- [Exercise]
Go through the records and report each line holding the string "wijken".

- [Source information]
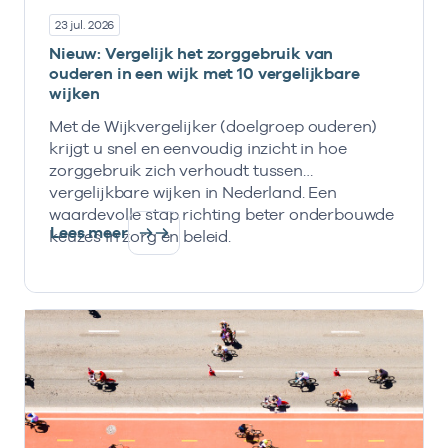
23 jul. 2026
Nieuw: Vergelijk het zorggebruik van
ouderen in een wijk met 10 vergelijkbare
wijken
Met de Wijkvergelijker (doelgroep ouderen)
krijgt u snel en eenvoudig inzicht in hoe
zorggebruik zich verhoudt tussen
vergelijkbare wijken in Nederland. Een
waardevolle stap richting beter onderbouwde
Lees meer
keuzes in zorg en beleid.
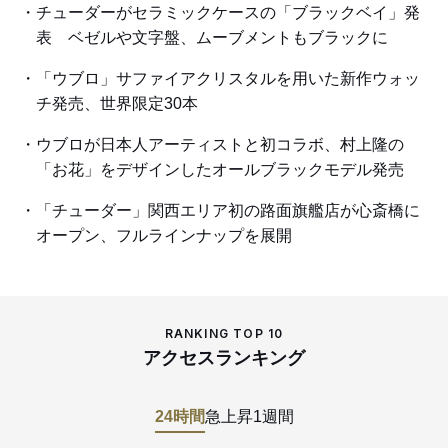
チューダーがセラミックケースの「ブラックベイ」発
表 ベゼルや文字盤、ムーブメントもブラックに
「ウブロ」サファイアクリスタルを用いた新作ウォッ
チ発売、世界限定30本
ウブロが日本人アーティストと初コラボ、村上隆の
「お花」をデザインしたオールブラックモデル発売
「チューダー」関西エリア初の路面旗艦店が心斎橋に
オープン、フルラインナップを展開
RANKING TOP 10
アクセスランキング
24時間
急上昇
1週間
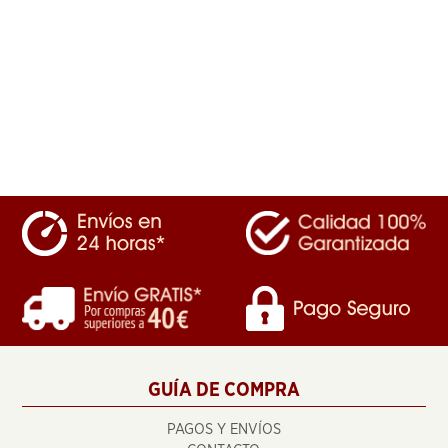
GUÍA DE COMPRA
PAGOS Y ENVÍOS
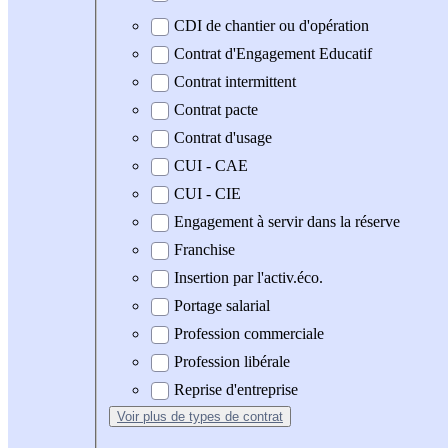
CDI de chantier ou d'opération
Contrat d'Engagement Educatif
Contrat intermittent
Contrat pacte
Contrat d'usage
CUI - CAE
CUI - CIE
Engagement à servir dans la réserve
Franchise
Insertion par l'activ.éco.
Portage salarial
Profession commerciale
Profession libérale
Reprise d'entreprise
Voir plus
de types de contrat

- [Worked solution]
wijken
vergelijkbare wijken in Nederland. Een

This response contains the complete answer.